The suspect in the officers' deaths apparently killed himself



    Suspect in Georgia Officer Shooting Dead Suspect in Georgia Officer Shooting Dead

    Authorities announced the death of Minquell Kennedy Lembrick, 32, on Dec. 8, 2016 after a manhunt stemming from a domestic abuse call at an Americus, Georgia apartment.
    (Published Thursday, Dec. 8, 2016)

    A second Georgia police officer has died a day after being shot alongside a fellow officer while responding to a domestic dispute report.

    Charles Patterson, president of Georgia Southwestern State University, said in a statement Thursday evening that campus police Officer Jody Smith died from his injuries. Smith had been airlifted to a hospital after the shootings Wednesday in Americus, about 130 miles south of Atlanta.

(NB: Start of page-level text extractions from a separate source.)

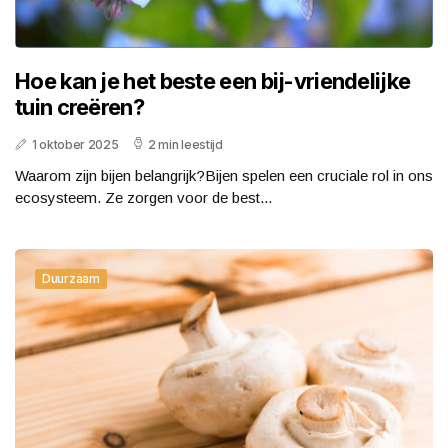
Hoe kan je het beste een bij-vriendelijke
tuin creëren?
1 oktober 2025
2 min leestijd
Waarom zijn bijen belangrijk?Bijen spelen een cruciale rol in ons
ecosysteem. Ze zorgen voor de best...
Duurzaam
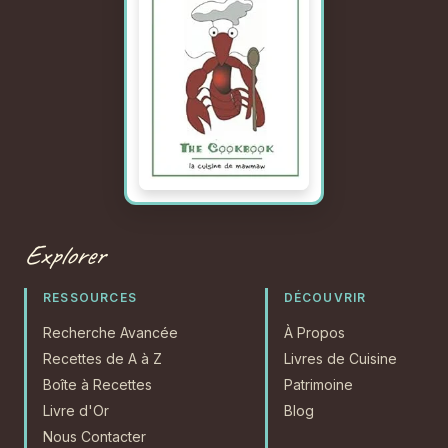
Explorer
RESSOURCES
DÉCOUVRIR
Recherche Avancée
À Propos
Recettes de A à Z
Livres de Cuisine
Boîte à Recettes
Patrimoine
Livre d'Or
Blog
Nous Contacter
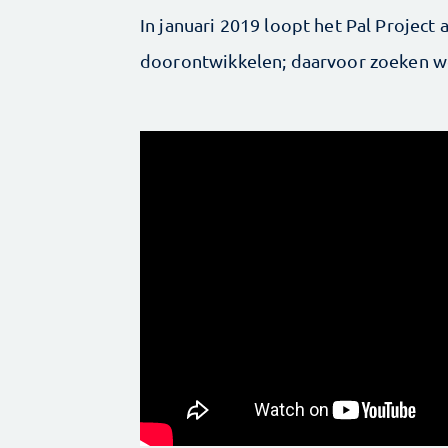
In januari 2019 loopt het Pal Project
doorontwikkelen; daarvoor zoeken we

    Also killed in the attack was Americus police Officer Nicholas Smarr. Fellow officers said the two men had been close friends since boyhood.

    The suspected gunman, Minquell Lembrick, was found dead Thursday morning at a home where he was hiding. A telephone tip led police to the residence. Americus Police Chief Mark Scott said it appeared Lembrick shot himself as the first officers arrived.


    Police identified Lembrick as a suspect in the shootings and offered a $70,000 reward for information leading to his capture. The SWAT team was dispatched to the house in Americus after authorities received a tip, said Georgia Bureau of Investigation spokeswoman Nelly Miles.

    SWAT officers emerged from the home a short time after entering, and police said the manhunt was over.

    "It's confirmed that the suspect is dead," Americus police spokeswoman Phyllis Banks told The Associated Press.

    Scott said Wednesday that Lembrick had an outstanding arrest warrant charging him with kidnapping and other counts when the two officers encountered him at an apartment complex where a domestic dispute had been reported. But officers didn't know whom they were dealing with when they responded to the 911 call.

    Lt. Chuck Hanks of the Sumter County Sheriff's Office has known both officers for years. He says they once worked at the sheriff's department.

    Hanks said Thursday that Smarr and Smith had been friends since grade school and were roommates, sharing a home in the county. He said Smith was engaged to be married next year. 

    Authorities initially gave different spellings for the first names of both Smith and Lembrick, but said Thursday that they had confirmed corrected spellings for each.